[I18n-sig] Pre-PEP: Proposed Python Character Model

Paul Prescod paulp@ActiveState.com
Thu, 08 Feb 2001 15:14:40 -0800

"Martin v. Loewis" wrote:
> ...
> For other files, the ratio may vary. In general, I believe "binary"
> strings in source code, as many of the strings are typically processed
> by some other program which expects a specific byte sequence, rather
> than a character string.

I think that your counting methodology is highly suspect. I consider a
binary string to be a string that contains elements that the author did
not think of in terms of some subset of Unicode.

So for example:

sys_version = "Python/" + string.split(sys.version)[0]

Nobody would ever expect sys_version to have anything other than Unicode
characters in it.

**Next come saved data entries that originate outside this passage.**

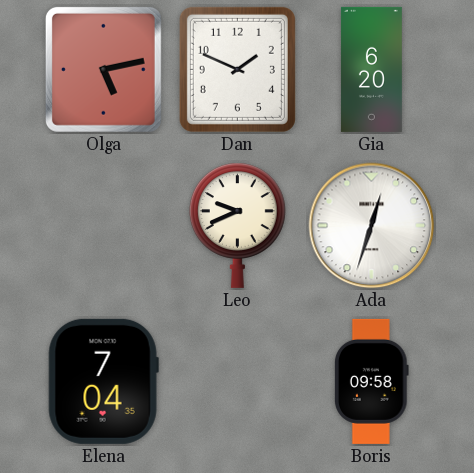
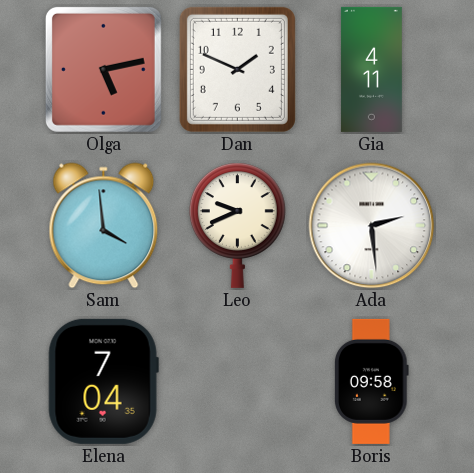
Gia: 6:20 -> 4:11
Sam: none -> 3:59
Ada: 12:33 -> 2:29
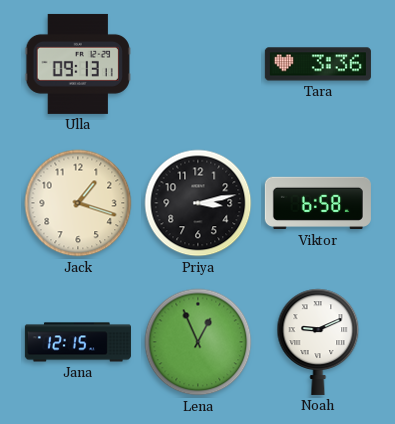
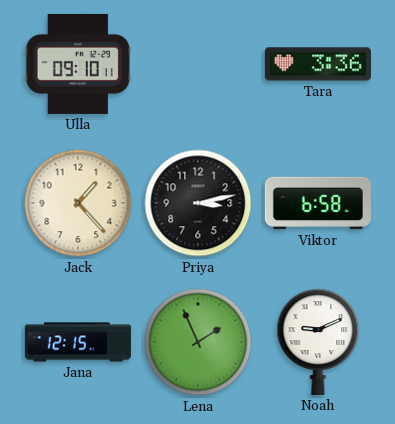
Ulla: 09:13 -> 09:10
Jack: 1:18 -> 1:23
Lena: 12:56 -> 1:56
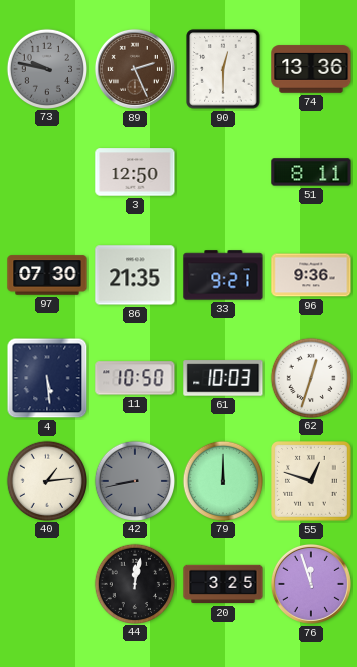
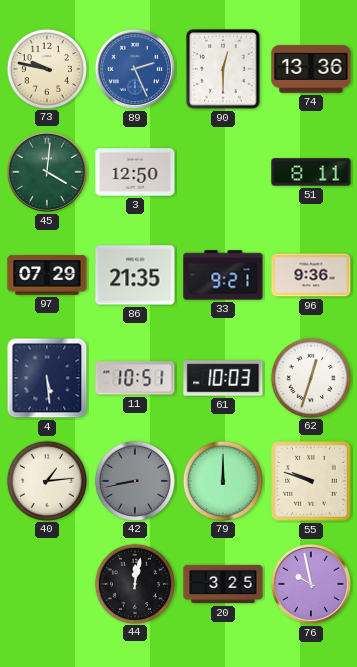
73 dial: grey -> cream
89 dial: brown -> blue
45: none -> 4:01
97: 07:30 -> 07:29
11: 10:50 -> 10:51
55: 12:48 -> 9:48
76: 11:57 -> 9:58
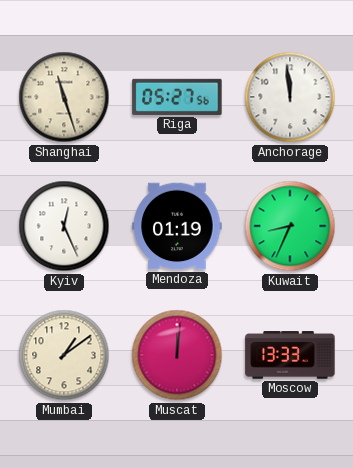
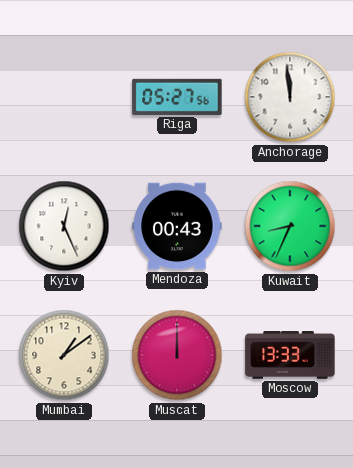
Shanghai: 11:27 -> none
Mendoza: 01:19 -> 00:43
Muscat: 12:01 -> 12:00
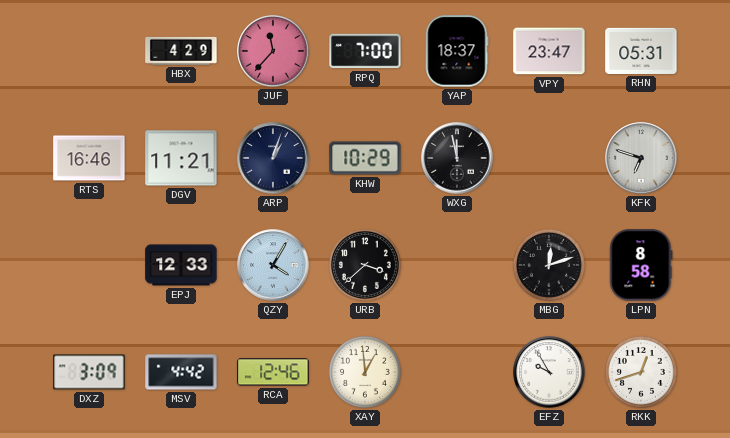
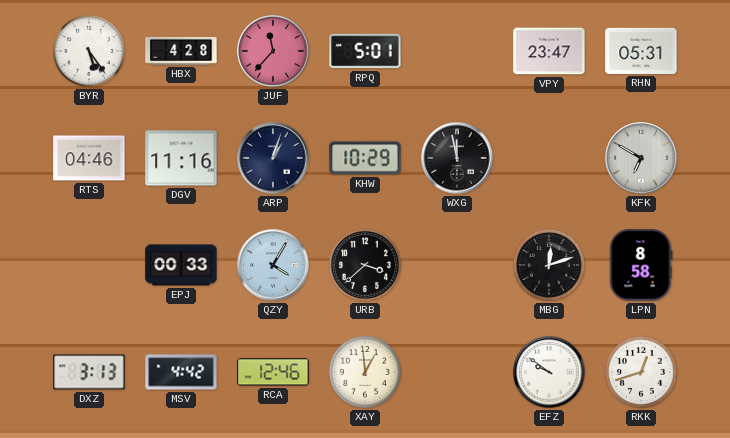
BYR: none -> 5:24
HBX: 4:29 -> 4:28
RPQ: 7:00 -> 5:01
YAP: 18:37 -> none
RTS: 16:46 -> 04:46
DGV: 11:21 -> 11:16
KFK: 6:48 -> 6:50
EPJ: 12:33 -> 00:33
DXZ: 3:09 -> 3:13
EFZ: 9:55 -> 9:51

The pattern of strings produced here will always be
composed only of Unicode-legal elements. A GIF file is binary because
most bytes are not intended to be Unicode characters.

According to your definition, an XML document comprising a SOAP message
is "binary" rather than "text" despite what the XML specification says.
After all, what could be more "protocol" than SOAP.

Things like the Python version and SOAP messages are designed to be both
protocol and text. Thats a major part of what distinguishes SOAP from
DCOM or IIOP for example.

 Paul Prescod